European Union lawmakers should rethink their decision to bolster "monopolies" in processing vast swathes of derivatives transactions from next year, Britain said on Wednesday.
UK financial services minister Greg Clark said in his first visit to Brussels since being appointed last month that EU markets were largely "closed structures" and need radical reform to foster competition.
He singled out derivatives, where new rules next year will force banks to channel trillions of euros in contracts through clearing houses to improve safety and transparency.
Clark fears that a draft EU law known as Mifid, which is now being approved, will leave market users with little or no choice of where to settle their trades.
"Do we wish to legally mandate in Mifid that one or two monopolies govern our market infrastructure with all the inefficiencies that this brings?" Clark said in a speech.
"Expensive services for consumers, no incentives to improve services, and the risk of setting up mini-monopolies that represent a single point of failure?"
EU lawmakers last week watered down articles in the draft law aimed at increasing competition in derivatives clearing by imposing conditions which could be hard to meet.
They also deleted an article that would have allowed anyone to buy a license to offer trading in popular traded benchmarks such as Deutsche Boerse's Stoxx indexes, derivatives based on which can be traded only on the German exchange.
Finance ministers of the 27 EU states, which have a joint say on Mifid, are due to debate it in early October, when Britain will try to persuade them to amend the draft law. But after a unanimous parliamentary vote, the UK may not be able to muster enough votes to force lawmakers to back down when it comes to agreeing a final text.

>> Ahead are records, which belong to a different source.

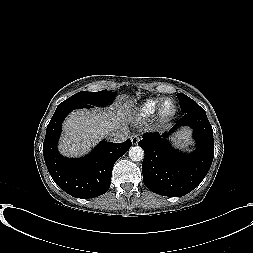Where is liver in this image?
Returning a JSON list of instances; mask_svg holds the SVG:
<instances>
[{"mask_svg": "<svg viewBox=\"0 0 253 253\" xmlns=\"http://www.w3.org/2000/svg\"><path fill=\"white\" fill-rule=\"evenodd\" d=\"M134 119L129 106H119L117 110H76L70 113L63 123V136L59 151L68 157H80L88 153L108 131L127 127ZM190 131L185 129L174 140L190 143Z\"/></svg>", "mask_w": 253, "mask_h": 253, "instance_id": "obj_1", "label": "liver"}]
</instances>
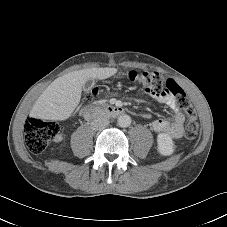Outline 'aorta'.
<instances>
[{"label":"aorta","mask_w":227,"mask_h":227,"mask_svg":"<svg viewBox=\"0 0 227 227\" xmlns=\"http://www.w3.org/2000/svg\"><path fill=\"white\" fill-rule=\"evenodd\" d=\"M117 123L120 127H129L131 124V117L127 114H122L118 117Z\"/></svg>","instance_id":"aorta-1"}]
</instances>
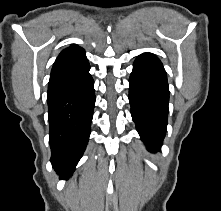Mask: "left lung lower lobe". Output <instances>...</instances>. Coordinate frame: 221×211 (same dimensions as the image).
<instances>
[{
	"label": "left lung lower lobe",
	"instance_id": "left-lung-lower-lobe-1",
	"mask_svg": "<svg viewBox=\"0 0 221 211\" xmlns=\"http://www.w3.org/2000/svg\"><path fill=\"white\" fill-rule=\"evenodd\" d=\"M129 102L136 129L151 152L160 150L167 130L169 88L161 61L152 53L139 55L129 79Z\"/></svg>",
	"mask_w": 221,
	"mask_h": 211
}]
</instances>
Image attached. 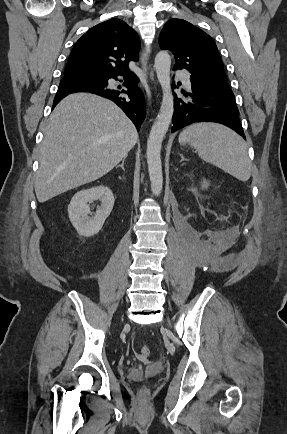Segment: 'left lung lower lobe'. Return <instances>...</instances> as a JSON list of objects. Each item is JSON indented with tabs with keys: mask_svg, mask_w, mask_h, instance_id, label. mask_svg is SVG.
<instances>
[{
	"mask_svg": "<svg viewBox=\"0 0 287 434\" xmlns=\"http://www.w3.org/2000/svg\"><path fill=\"white\" fill-rule=\"evenodd\" d=\"M190 81L192 93H184L190 101H183L174 94L172 132L195 122H217L235 130L245 139L232 91L211 85L197 76L191 75ZM172 87H176L175 82Z\"/></svg>",
	"mask_w": 287,
	"mask_h": 434,
	"instance_id": "1",
	"label": "left lung lower lobe"
}]
</instances>
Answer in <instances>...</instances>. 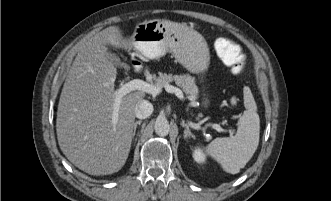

The changes made by lawmakers are seen as bolstering Deutsche Boerse and NYSE Euronext who have or plan to have derivatives clearing operations. The German Stoxx index is Europe's most popular benchmark.
The EU vetoed a proposed merger of Deutsche Boerse and NYSE Euronext in February, saying it would create a monopoly in on-exchange derivatives.
"I would urge the European Parliament to reflect again whether it is sensible to delete these provisions ... This loophole must be closed in the current Mifid negotiations," Clark said in his speech.
NYSE Euronext welcomed last week's vote in the European parliament, saying unfettered competition in derivatives clearing could jeopardize financial stability.
Clark also criticized other member states for trying to water down sanctions for market abuses in a separate EU law.